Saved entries
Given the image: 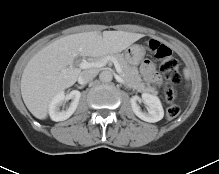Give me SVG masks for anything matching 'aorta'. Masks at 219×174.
Returning <instances> with one entry per match:
<instances>
[{
	"label": "aorta",
	"instance_id": "1",
	"mask_svg": "<svg viewBox=\"0 0 219 174\" xmlns=\"http://www.w3.org/2000/svg\"><path fill=\"white\" fill-rule=\"evenodd\" d=\"M99 79L101 82L108 83L113 79V74L109 70H104L99 74Z\"/></svg>",
	"mask_w": 219,
	"mask_h": 174
}]
</instances>
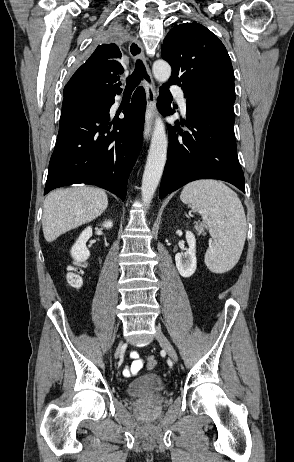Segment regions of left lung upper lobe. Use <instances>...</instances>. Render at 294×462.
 I'll use <instances>...</instances> for the list:
<instances>
[{"label": "left lung upper lobe", "instance_id": "5c2ea615", "mask_svg": "<svg viewBox=\"0 0 294 462\" xmlns=\"http://www.w3.org/2000/svg\"><path fill=\"white\" fill-rule=\"evenodd\" d=\"M162 58L172 66L169 83L184 95L215 91L235 98L234 72L223 43L197 23L175 25L163 41Z\"/></svg>", "mask_w": 294, "mask_h": 462}]
</instances>
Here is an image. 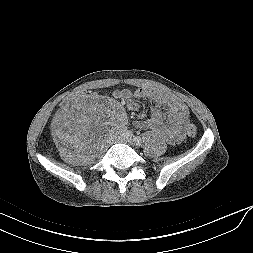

(What the task requires):
Only the lines from the one containing "Segment regions of" through the end of the records above should be retyped, exactly as they stand, with any pictures left out.

(Problem solution):
Segment regions of left lung upper lobe. Use <instances>...</instances>. Render at 294×462.
 I'll use <instances>...</instances> for the list:
<instances>
[{"label": "left lung upper lobe", "instance_id": "5c2ea615", "mask_svg": "<svg viewBox=\"0 0 294 462\" xmlns=\"http://www.w3.org/2000/svg\"><path fill=\"white\" fill-rule=\"evenodd\" d=\"M162 58L172 66L169 83L184 95L215 91L235 98L234 72L223 43L197 23L175 25L163 41Z\"/></svg>", "mask_w": 294, "mask_h": 462}]
</instances>
Here is an image. 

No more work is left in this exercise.